Shuttle Mediation: The Safety of Distance
Shuttle mediation, where the mediator moves between separate rooms and the parties never meet face-to-face, is the preferred model in domestic violence cases. The Hong Kong Mediation Centre’s Family Mediation Protocol (2024) recommends shuttle mediation where “any history of violence or intimidation exists.” This eliminates the risk of direct confrontation and allows the victim to negotiate without the abuser’s physical presence. The mediator controls the flow of information and can pause the process if either party becomes distressed. The limitation is that shuttle mediation is slower and more expensive, as it requires two rooms and more mediator time.
The Use of a “Support Person” and Legal Advisors in the Room
Where shuttle mediation is not practical, a modified joint session can be used with strict conditions. The victim may bring a support person—a social worker, a family member, or a McKenzie Friend—who sits beside them. The abuser must agree to this arrangement in advance. The mediator sets ground rules: no interrupting, no raised voices, and the right to call a private break at any time. The case of M v M [2023] HKFC 112 involved a husband with a history of verbal abuse. The mediator required the husband to sit on the opposite side of the table from the wife, with a social worker present. The wife was able to speak and reached a settlement that gave her sole custody of the children. The court approved the consent order. This case is often cited as an example of how structured mediation can work, but it required a skilled mediator and a husband who was willing to comply with the rules.

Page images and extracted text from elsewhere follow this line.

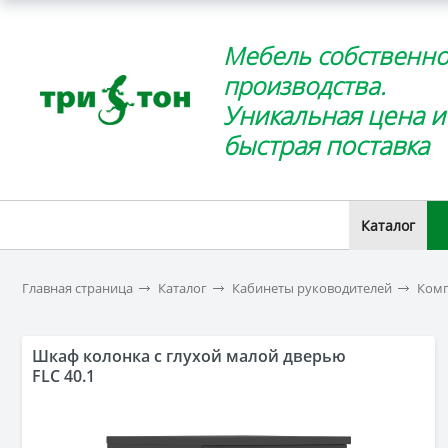
Мебель собственно
производства.
Уникальная цена и
быстрая поставка
Каталог
Главная страница
Каталог
Кабинеты руководителей
Комп
Шкаф колонка с глухой малой дверью
FLC 40.1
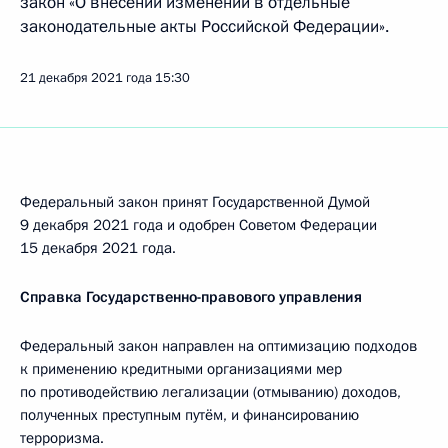
закон «О внесении изменений в отдельные
законодательные акты Российской Федерации».
21 декабря 2021 года
15:30
Федеральный закон принят Государственной Думой
9 декабря 2021 года и одобрен Советом Федерации
15 декабря 2021 года.
Справка Государственно-правового управления
Федеральный закон направлен на оптимизацию подходов
к применению кредитными организациями мер
по противодействию легализации (отмыванию) доходов,
полученных преступным путём, и финансированию
терроризма.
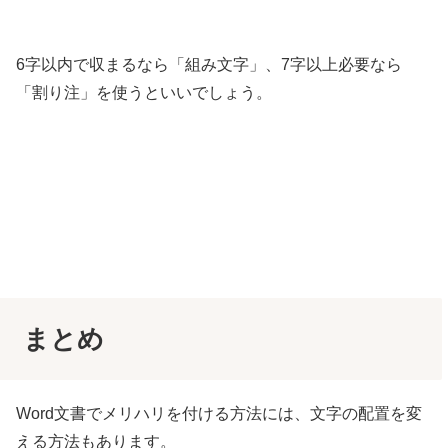
6字以内で収まるなら「組み文字」、7字以上必要なら
「割り注」を使うといいでしょう。
まとめ
Word文書でメリハリを付ける方法には、文字の配置を変
える方法もあります。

Conclusion and Actionable Takeaways
The Hong Kong Judiciary’s commitment to mediation as a first resort in family disputes is clear and well-intentioned. PD 31 has reduced court backlogs and encouraged early settlement. But the same framework must recognise that mediation is not a one-size-fits-all solution. Domestic violence cases require heightened scrutiny, robust screening, and procedural flexibility. The current system relies too heavily on the mediator’s discretion and the victim’s willingness to self-identify. Standardised screening tools, mandatory legal aid for victims, and stricter enforcement of the right to withdraw would strengthen protections without undermining the benefits of mediation for suitable cases.
Actionable Takeaways
- If you are a party to family proceedings and have experienced domestic violence, raise this with your solicitor or directly with the court before the mediation referral—PD 31 allows for an exemption, and you must invoke it.
- Mediators must conduct separate private intake sessions for each party and use a standardised screening checklist for domestic violence; if your mediator does not do this, request it in writing.
- In any family mediation where power imbalance is suspected, insist on shuttle mediation or the presence of a support person—do not agree to an unprotected joint session.
- Never sign a mediation settlement agreement without first obtaining independent legal advice, even if you feel pressured to conclude the process quickly.
- If you withdraw from mediation, the court cannot penalise you for doing so—document your reasons and file them with the court to preserve your position.
This does not constitute legal advice. Consult a solicitor for your specific case.